Learn R Programming

TopDom (version 0.10.1)

overlapScores: Calculates Overlap Scores Between Two Sets of Topological Domains

Description

Calculates Overlap Scores Between Two Sets of Topological Domains

Usage

overlapScores(a, reference, debug = getOption("TopDom.debug", FALSE))

Arguments

a, reference

Topological domain (TD) set \(A\) and TD reference set \(R\) both in a format as returned by TopDom().

debug

If TRUE, debug output is produced.

Value

Returns a named list of class TopDomOverlapScores, where the names correspond to the chromosomes in domain reference set \(R\). Each of these chromosome elements contains a data.frame with fields:

  • chromosome - \(D_{R,c}\) character strings

  • best_score - \(D_{R,c}\) numerics in \([0,1]\)

  • best_length - \(D_{R,c}\) positive integers

  • best_set - list of \(D_{R,c}\) index vectors

where \(D_{R,c}\) is the number of TDs in reference set \(R\) on chromosome \(c\). If a TD in reference \(R\) is not a "domain", then the corresponding best_score and best_length values are NA_real_ and NA_integer_, respectively, while best_set is an empty list.

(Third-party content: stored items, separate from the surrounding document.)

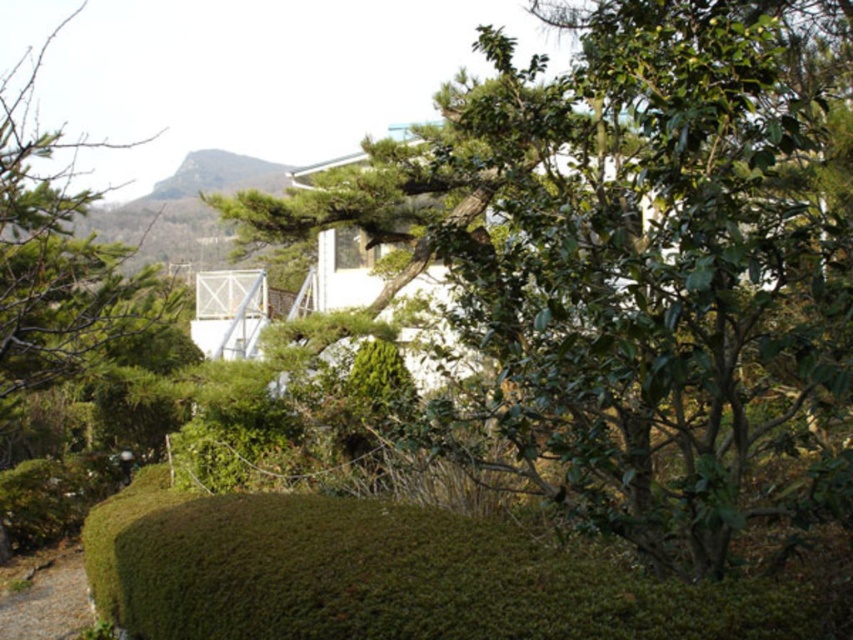 Which is above, green mossy hedge at lower center or green leafy tree at left?

green leafy tree at left is above.

Is point (723, 634) positioned in front of point (97, 252)?

Yes, it is.

You are a GUI agent. You are given a task and a screenshot of the screen. Output one action in this format:
    pyautogui.click(x=<x>, y=<y>)
    Task: Click on the green mossy hedge at lower center
    
    Given the screenshot: What is the action you would take?
    pyautogui.click(x=393, y=577)

Locate an element on the screen. green leafy tree at left is located at coordinates (51, 253).

Is green leafy tree at left taller than brown dirt path at lower left?

Correct, green leafy tree at left is much taller as brown dirt path at lower left.

Image resolution: width=853 pixels, height=640 pixels. Identify the location of green leafy tree at left. (51, 253).

Is green leafy tree at center above brown dirt path at lower left?

Indeed, green leafy tree at center is positioned over brown dirt path at lower left.

Is green leafy tree at center below brown dirt path at lower left?

Incorrect, green leafy tree at center is not positioned below brown dirt path at lower left.

Describe the element at coordinates (630, 266) in the screenshot. This screenshot has height=640, width=853. I see `green leafy tree at center` at that location.

Where is `green leafy tree at center`? green leafy tree at center is located at coordinates (630, 266). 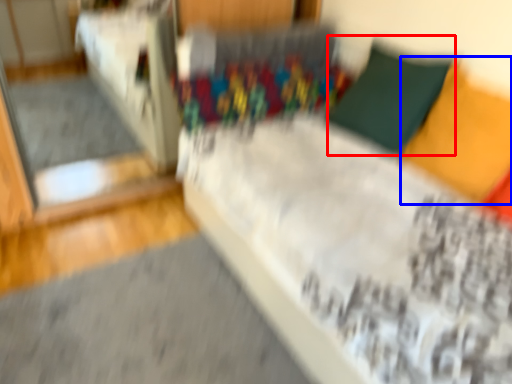 Question: Which of the following is the closest to the observer, pillow (highlighted by a red box) or pillow (highlighted by a blue box)?

Choices:
 (A) pillow
 (B) pillow

Answer: (B) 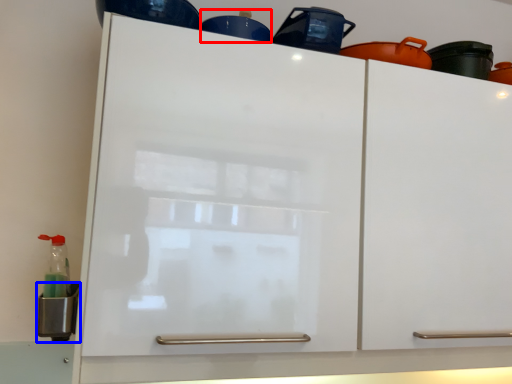 Question: Which of the following is the farthest to the observer, appliance (highlighted by a red box) or appliance (highlighted by a blue box)?

Choices:
 (A) appliance
 (B) appliance

Answer: (A) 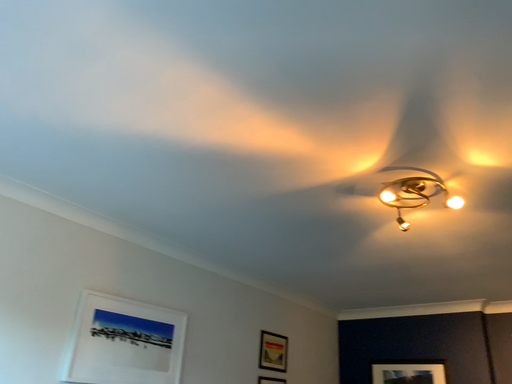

Warning - This might differ not be the correct implementation

The original TopDom scripts do not provide an implementation for calculating overlap scores. Instead, the implementation of TopDom::overlapScores() is based on the textual description of overlap scores provided in Shin et al. (2016). It is not known if this is the exact same algorithm and implementation as the authors of the TopDom article used.

Details

The overlap score, \(overlap(A', r_i)\), represents how well a consecutive subset \(A'\) of topological domains (TDs) in \(A\) overlap with topological domain \(r_i\) in reference set \(R\). For each reference TD \(r_i\), the best match \(A'_max\) is identified, that is, the \(A'\) subset that maximize \(overlap(A', r_i)\). For exact definitions, see Page 8 in Shin et al. (2016).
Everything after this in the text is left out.